I noticed a survey in MHF asking members to "vote on where they will tour" in 2012. We went to France again this year by DFDS Ferries from Dover for less than £100 return inc MH and 2. The survey dosnt even have Ireland on the selection list . No surprise I say.. with Ireland still missing lots of potencial and vital tourism, because the FERRY COMPANIES STILL CHARGE excessive fees. Stenna and Irish Ferries seem to operate a cartell on pricing ..Its the same distance from Dover the Dunkirk as Stranraer to Belfast and not much further from Hollyhead - Dublin . But the cost of this short crossing is three times a much as England France.. When will they ferry operators do something to encourage more Tourers / Caravans , Motorhomes to visit the lovely island of Ireland ?? Please drop you prices IRISH FERRIES..


----------



## MrsW (Feb 8, 2009)

Never been to Ireland but it is on my list. High ferry costs though may restrict our chances of getting there, especially as we first have to cross the channel from France!


----------



## alitone (Jun 17, 2009)

*Cost of Irish Ferries*



MrsW said:


> Never been to Ireland but it is on my list. High ferry costs though may restrict our chances of getting there, especially as we first have to cross the channel from France!
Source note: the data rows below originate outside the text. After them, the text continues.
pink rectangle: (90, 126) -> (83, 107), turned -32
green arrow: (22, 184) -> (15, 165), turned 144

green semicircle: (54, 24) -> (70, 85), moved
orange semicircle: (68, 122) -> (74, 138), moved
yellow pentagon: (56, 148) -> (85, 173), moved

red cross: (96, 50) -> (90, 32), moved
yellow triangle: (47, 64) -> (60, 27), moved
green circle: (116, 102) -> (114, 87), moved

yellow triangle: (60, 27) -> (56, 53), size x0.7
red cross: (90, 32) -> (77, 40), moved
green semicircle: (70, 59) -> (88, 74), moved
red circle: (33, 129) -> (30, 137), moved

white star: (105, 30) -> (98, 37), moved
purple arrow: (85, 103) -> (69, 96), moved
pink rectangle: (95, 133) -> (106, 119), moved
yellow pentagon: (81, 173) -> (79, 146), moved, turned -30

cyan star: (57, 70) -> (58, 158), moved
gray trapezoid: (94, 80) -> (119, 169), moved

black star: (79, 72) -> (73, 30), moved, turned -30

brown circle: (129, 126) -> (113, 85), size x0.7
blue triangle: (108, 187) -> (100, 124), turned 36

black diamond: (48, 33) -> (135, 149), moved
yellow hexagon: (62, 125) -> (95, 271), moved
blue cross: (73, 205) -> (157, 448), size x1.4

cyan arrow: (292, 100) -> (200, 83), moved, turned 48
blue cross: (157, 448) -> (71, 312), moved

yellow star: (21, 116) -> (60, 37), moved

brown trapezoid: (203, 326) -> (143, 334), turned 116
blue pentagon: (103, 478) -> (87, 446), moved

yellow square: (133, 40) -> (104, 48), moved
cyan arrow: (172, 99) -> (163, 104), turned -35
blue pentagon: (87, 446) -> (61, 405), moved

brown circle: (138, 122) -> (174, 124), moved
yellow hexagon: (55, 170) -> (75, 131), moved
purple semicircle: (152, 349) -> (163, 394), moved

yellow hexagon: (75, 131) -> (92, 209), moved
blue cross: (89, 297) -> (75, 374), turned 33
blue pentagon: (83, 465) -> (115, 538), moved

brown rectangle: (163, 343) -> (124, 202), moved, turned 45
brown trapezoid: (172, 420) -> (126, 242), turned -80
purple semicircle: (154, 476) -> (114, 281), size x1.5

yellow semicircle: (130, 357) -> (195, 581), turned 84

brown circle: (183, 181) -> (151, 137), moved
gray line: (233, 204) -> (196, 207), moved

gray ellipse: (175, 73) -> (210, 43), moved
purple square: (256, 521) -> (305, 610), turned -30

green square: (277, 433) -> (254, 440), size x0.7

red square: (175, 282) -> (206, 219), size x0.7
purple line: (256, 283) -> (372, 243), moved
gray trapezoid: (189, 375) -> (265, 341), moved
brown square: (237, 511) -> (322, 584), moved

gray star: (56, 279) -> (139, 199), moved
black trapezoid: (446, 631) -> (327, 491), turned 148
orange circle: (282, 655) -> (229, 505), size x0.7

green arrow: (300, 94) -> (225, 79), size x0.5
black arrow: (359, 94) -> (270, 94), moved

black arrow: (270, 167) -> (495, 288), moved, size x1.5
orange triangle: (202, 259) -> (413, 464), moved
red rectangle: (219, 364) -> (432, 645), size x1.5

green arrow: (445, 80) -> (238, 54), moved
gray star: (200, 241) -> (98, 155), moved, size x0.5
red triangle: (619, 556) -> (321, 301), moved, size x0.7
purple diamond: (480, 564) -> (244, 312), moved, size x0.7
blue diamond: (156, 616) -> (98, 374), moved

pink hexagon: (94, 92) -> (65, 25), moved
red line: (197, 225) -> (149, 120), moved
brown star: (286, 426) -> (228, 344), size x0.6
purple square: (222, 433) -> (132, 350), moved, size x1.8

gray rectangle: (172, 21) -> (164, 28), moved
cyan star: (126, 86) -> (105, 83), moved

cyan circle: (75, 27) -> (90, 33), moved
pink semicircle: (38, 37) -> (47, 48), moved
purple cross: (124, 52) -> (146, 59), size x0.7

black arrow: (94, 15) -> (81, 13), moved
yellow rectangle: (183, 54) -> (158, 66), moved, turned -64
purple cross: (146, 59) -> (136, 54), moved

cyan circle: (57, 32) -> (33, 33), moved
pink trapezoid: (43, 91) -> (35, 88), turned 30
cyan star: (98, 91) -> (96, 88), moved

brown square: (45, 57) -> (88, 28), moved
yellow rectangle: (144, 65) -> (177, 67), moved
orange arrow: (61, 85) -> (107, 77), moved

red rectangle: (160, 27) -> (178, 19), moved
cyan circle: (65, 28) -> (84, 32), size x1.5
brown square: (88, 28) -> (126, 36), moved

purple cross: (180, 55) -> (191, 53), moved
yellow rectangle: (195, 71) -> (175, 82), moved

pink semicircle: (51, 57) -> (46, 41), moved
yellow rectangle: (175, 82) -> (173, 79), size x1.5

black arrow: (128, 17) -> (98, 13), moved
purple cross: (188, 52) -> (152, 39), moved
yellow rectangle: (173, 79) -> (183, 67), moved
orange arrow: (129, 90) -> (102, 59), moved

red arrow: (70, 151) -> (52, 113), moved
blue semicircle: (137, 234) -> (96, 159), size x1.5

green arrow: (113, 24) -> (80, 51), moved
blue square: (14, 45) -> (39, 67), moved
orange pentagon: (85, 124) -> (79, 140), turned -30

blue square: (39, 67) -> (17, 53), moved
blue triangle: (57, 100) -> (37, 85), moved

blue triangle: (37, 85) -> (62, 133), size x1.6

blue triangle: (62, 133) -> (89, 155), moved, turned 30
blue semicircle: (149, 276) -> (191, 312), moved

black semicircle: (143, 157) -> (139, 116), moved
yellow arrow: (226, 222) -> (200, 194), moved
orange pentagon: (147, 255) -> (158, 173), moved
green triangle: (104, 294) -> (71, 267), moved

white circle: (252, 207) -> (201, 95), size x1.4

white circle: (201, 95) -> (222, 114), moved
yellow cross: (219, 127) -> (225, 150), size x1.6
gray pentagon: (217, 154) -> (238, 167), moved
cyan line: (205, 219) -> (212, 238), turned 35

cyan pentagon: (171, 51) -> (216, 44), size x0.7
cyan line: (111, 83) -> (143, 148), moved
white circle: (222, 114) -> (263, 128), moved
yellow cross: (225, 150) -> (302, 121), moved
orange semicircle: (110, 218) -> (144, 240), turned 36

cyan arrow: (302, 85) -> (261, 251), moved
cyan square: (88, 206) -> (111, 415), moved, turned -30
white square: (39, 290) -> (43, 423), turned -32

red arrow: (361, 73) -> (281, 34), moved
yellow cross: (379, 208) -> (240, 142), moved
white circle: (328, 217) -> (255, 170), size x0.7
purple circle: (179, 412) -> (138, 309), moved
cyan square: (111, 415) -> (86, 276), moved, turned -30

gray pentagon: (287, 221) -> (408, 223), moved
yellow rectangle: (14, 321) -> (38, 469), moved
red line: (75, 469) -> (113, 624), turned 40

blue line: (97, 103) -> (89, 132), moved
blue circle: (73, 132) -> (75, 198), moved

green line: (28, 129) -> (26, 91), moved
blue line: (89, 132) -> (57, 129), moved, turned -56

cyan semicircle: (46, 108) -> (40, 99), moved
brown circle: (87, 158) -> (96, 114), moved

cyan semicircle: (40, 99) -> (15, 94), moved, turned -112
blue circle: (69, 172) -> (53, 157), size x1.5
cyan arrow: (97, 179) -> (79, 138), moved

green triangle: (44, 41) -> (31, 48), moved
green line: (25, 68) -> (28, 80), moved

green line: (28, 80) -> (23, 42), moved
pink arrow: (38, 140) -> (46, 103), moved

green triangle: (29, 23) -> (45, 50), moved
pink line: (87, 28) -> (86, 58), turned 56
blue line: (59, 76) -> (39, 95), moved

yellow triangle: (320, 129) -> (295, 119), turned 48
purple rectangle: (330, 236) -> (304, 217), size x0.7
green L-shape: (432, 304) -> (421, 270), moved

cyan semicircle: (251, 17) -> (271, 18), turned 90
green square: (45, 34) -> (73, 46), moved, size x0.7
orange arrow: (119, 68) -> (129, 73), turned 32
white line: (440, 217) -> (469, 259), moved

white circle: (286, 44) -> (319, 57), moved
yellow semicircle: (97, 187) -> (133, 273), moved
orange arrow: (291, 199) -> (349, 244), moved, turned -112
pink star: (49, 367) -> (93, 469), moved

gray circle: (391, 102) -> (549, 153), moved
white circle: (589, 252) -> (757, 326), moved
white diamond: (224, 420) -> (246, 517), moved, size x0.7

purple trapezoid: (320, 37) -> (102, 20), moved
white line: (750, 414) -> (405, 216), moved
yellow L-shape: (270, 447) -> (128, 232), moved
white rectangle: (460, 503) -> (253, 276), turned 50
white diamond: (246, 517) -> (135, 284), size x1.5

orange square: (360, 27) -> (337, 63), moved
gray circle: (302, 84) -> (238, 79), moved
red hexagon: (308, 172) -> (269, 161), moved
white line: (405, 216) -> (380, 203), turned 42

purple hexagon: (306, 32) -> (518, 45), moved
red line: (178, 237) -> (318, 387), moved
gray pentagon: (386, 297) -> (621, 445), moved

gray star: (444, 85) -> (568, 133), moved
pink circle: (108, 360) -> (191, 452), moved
France..... what a lovely place to have motorhome you lucky people.


----------



## MrsW (Feb 8, 2009)

It is! And a lovely place to live! Temperature here today was still 27 degrees (although due to go no higher than 14 next week!)


----------



## Medallionman (Nov 26, 2005)

alitone said:


> I noticed a survey in MHF asking members to "vote on where they will tour" in 2012. We went to France again this year by DFDS Ferries from Dover for less than £100 return inc MH and 2. The survey dosnt even have Ireland on the selection list . No surprise I say.. with Ireland still missing lots of potencial and vital tourism, because the FERRY COMPANIES STILL CHARGE excessive fees. Stenna and Irish Ferries seem to operate a cartell on pricing ..Its the same distance from Dover the Dunkirk as Stranraer to Belfast and not much further from Hollyhead - Dublin . But the cost of this short crossing is three times a much as England France.. When will they ferry operators do something to encourage more Tourers / Caravans , Motorhomes to visit the lovely island of Ireland ?? Please drop you prices IRISH FERRIES..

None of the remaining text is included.